ECG shows left bundle branch block (LBBB) pattern as evidenced by the wide notched (M shaped) QRS in leads I, aVl and V5, as well as the slurred QS complex in V1. In addition there is left axis deviation of QRS in this ECG. Gressard A  electrophysiologically evaluated 69 patients with LBBB, of which nine had left axis deviation with QRS axis of -60 degrees. From the results of stimulation at right ventricular apex, the starting point of ventricular depolarization, he hypothesised that LBBB should have a monomorphic morphology with QRS axis of -60 degrees and QS in leads II and III. If not, the left bundle branch has slowed, but has persistent conduction. This has been called the Gressard’s hypothesis.
Parharidis G et al  also studied the importance of left axis deviation in LBBB. They concluded that the presence of left axis deviation in LBBB had a 41.9% sensitivity and 91.6% specificity for the presence of organic heart disease.

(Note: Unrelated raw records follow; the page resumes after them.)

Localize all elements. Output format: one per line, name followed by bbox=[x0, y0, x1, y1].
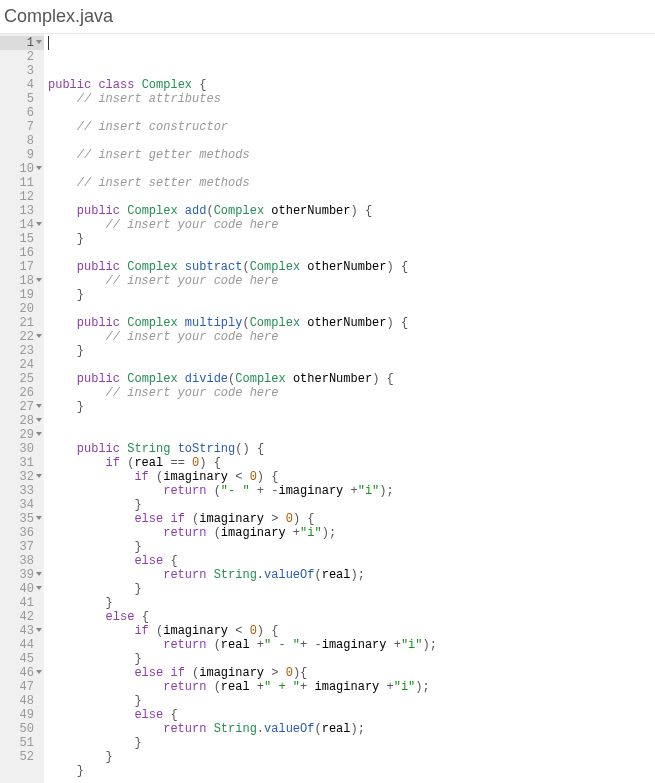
code-line[interactable] bbox=[48, 778, 655, 783]
code-line[interactable]: } bbox=[48, 596, 655, 610]
code-line[interactable] bbox=[48, 162, 655, 176]
line-number[interactable]: 33 bbox=[0, 484, 44, 498]
line-number[interactable]: 10 bbox=[0, 162, 44, 176]
line-number[interactable]: 1 bbox=[0, 36, 44, 50]
line-number[interactable]: 35 bbox=[0, 512, 44, 526]
line-number[interactable]: 32 bbox=[0, 470, 44, 484]
code-line[interactable] bbox=[48, 106, 655, 120]
line-number[interactable]: 38 bbox=[0, 554, 44, 568]
line-number[interactable]: 46 bbox=[0, 666, 44, 680]
code-line[interactable]: return (real +" - "+ -imaginary +"i"); bbox=[48, 638, 655, 652]
line-number[interactable]: 9 bbox=[0, 148, 44, 162]
code-line[interactable]: public class Complex { bbox=[48, 78, 655, 92]
code-line[interactable]: else { bbox=[48, 610, 655, 624]
code-line[interactable]: if (real == 0) { bbox=[48, 456, 655, 470]
line-number[interactable]: 51 bbox=[0, 736, 44, 750]
line-number[interactable]: 48 bbox=[0, 694, 44, 708]
code-line[interactable]: } bbox=[48, 400, 655, 414]
line-number[interactable]: 8 bbox=[0, 134, 44, 148]
code-line[interactable] bbox=[48, 246, 655, 260]
code-line[interactable]: return String.valueOf(real); bbox=[48, 722, 655, 736]
line-number[interactable]: 3 bbox=[0, 64, 44, 78]
line-number[interactable]: 47 bbox=[0, 680, 44, 694]
code-line[interactable] bbox=[48, 302, 655, 316]
code-line[interactable]: // insert constructor bbox=[48, 120, 655, 134]
line-number[interactable]: 13 bbox=[0, 204, 44, 218]
code-line[interactable]: if (imaginary < 0) { bbox=[48, 624, 655, 638]
line-number[interactable]: 34 bbox=[0, 498, 44, 512]
code-line[interactable] bbox=[48, 134, 655, 148]
line-number[interactable]: 39 bbox=[0, 568, 44, 582]
line-number[interactable]: 31 bbox=[0, 456, 44, 470]
code-line[interactable]: else { bbox=[48, 554, 655, 568]
code-line[interactable]: public Complex add(Complex otherNumber) … bbox=[48, 204, 655, 218]
line-number[interactable]: 50 bbox=[0, 722, 44, 736]
line-number[interactable]: 21 bbox=[0, 316, 44, 330]
line-number[interactable]: 42 bbox=[0, 610, 44, 624]
code-line[interactable]: public String toString() { bbox=[48, 442, 655, 456]
code-line[interactable]: } bbox=[48, 750, 655, 764]
line-number[interactable]: 12 bbox=[0, 190, 44, 204]
line-number[interactable]: 40 bbox=[0, 582, 44, 596]
line-number[interactable]: 45 bbox=[0, 652, 44, 666]
line-number[interactable]: 37 bbox=[0, 540, 44, 554]
code-line[interactable]: } bbox=[48, 652, 655, 666]
code-line[interactable]: // insert your code here bbox=[48, 386, 655, 400]
code-line[interactable]: } bbox=[48, 288, 655, 302]
line-number[interactable]: 26 bbox=[0, 386, 44, 400]
code-line[interactable]: // insert your code here bbox=[48, 330, 655, 344]
code-line[interactable]: return (real +" + "+ imaginary +"i"); bbox=[48, 680, 655, 694]
code-line[interactable]: } bbox=[48, 232, 655, 246]
code-line[interactable]: public Complex multiply(Complex otherNum… bbox=[48, 316, 655, 330]
code-line[interactable]: } bbox=[48, 694, 655, 708]
line-number[interactable]: 29 bbox=[0, 428, 44, 442]
code-line[interactable]: } bbox=[48, 582, 655, 596]
line-number[interactable]: 49 bbox=[0, 708, 44, 722]
line-number[interactable]: 17 bbox=[0, 260, 44, 274]
line-number[interactable]: 24 bbox=[0, 358, 44, 372]
code-line[interactable]: } bbox=[48, 540, 655, 554]
line-number[interactable]: 28 bbox=[0, 414, 44, 428]
code-line[interactable]: } bbox=[48, 736, 655, 750]
code-line[interactable] bbox=[48, 414, 655, 428]
line-number[interactable]: 7 bbox=[0, 120, 44, 134]
code-line[interactable]: return (imaginary +"i"); bbox=[48, 526, 655, 540]
line-number[interactable]: 19 bbox=[0, 288, 44, 302]
code-line[interactable]: else if (imaginary > 0){ bbox=[48, 666, 655, 680]
code-line[interactable]: } bbox=[48, 498, 655, 512]
line-number[interactable]: 16 bbox=[0, 246, 44, 260]
line-number[interactable]: 41 bbox=[0, 596, 44, 610]
code-line[interactable]: if (imaginary < 0) { bbox=[48, 470, 655, 484]
line-number[interactable]: 44 bbox=[0, 638, 44, 652]
line-number[interactable]: 27 bbox=[0, 400, 44, 414]
line-number[interactable]: 30 bbox=[0, 442, 44, 456]
code-line[interactable] bbox=[48, 428, 655, 442]
line-number[interactable]: 36 bbox=[0, 526, 44, 540]
code-line[interactable]: // insert setter methods bbox=[48, 176, 655, 190]
code-line[interactable]: // insert your code here bbox=[48, 218, 655, 232]
line-number[interactable]: 4 bbox=[0, 78, 44, 92]
code-line[interactable]: } bbox=[48, 344, 655, 358]
line-number[interactable]: 14 bbox=[0, 218, 44, 232]
line-number[interactable]: 15 bbox=[0, 232, 44, 246]
code-area[interactable]: public class Complex { // insert attribu… bbox=[44, 34, 655, 783]
line-number[interactable]: 52 bbox=[0, 750, 44, 764]
line-number[interactable]: 23 bbox=[0, 344, 44, 358]
code-editor[interactable]: 1234567891011121314151617181920212223242… bbox=[0, 33, 655, 783]
line-number[interactable]: 18 bbox=[0, 274, 44, 288]
line-number[interactable]: 25 bbox=[0, 372, 44, 386]
code-line[interactable] bbox=[48, 190, 655, 204]
code-line[interactable]: // insert attributes bbox=[48, 92, 655, 106]
line-number[interactable]: 2 bbox=[0, 50, 44, 64]
line-number[interactable]: 6 bbox=[0, 106, 44, 120]
line-number[interactable]: 11 bbox=[0, 176, 44, 190]
code-line[interactable]: public Complex subtract(Complex otherNum… bbox=[48, 260, 655, 274]
code-line[interactable]: return String.valueOf(real); bbox=[48, 568, 655, 582]
line-number[interactable]: 43 bbox=[0, 624, 44, 638]
code-line[interactable]: // insert getter methods bbox=[48, 148, 655, 162]
code-line[interactable]: public Complex divide(Complex otherNumbe… bbox=[48, 372, 655, 386]
code-line[interactable]: } bbox=[48, 764, 655, 778]
code-line[interactable]: return ("- " + -imaginary +"i"); bbox=[48, 484, 655, 498]
code-line[interactable]: else { bbox=[48, 708, 655, 722]
code-line[interactable]: // insert your code here bbox=[48, 274, 655, 288]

Cabrera’s sign is a notching in the in the ascending limb of the S wave in lead V3 or V4 (0.04 seconds). Chapman’s sign is a notching >/= 0.05 sec in the ascending limb of the R wave in lead I, aVl or V6. Both are taken as features of myocardial infarction in the presence of LBBB.
This ECG also shows a PR interval of 0.2 seconds, sharp P waves in lead II suggesting right atrial overload and prominent negative P waves in V1 suggestive of left atrial overload.
Gressard A. Left bundle branch block with left-axis deviation: an electrophysiologic approach. Am J Cardiol. 1983 Nov 1;52(8):1013-6.
Parharidis G et al. Complete left bundle branch block with left QRS axis deviation: defining its clinical importance. Acta Cardiol. 1997;52(3):295-303.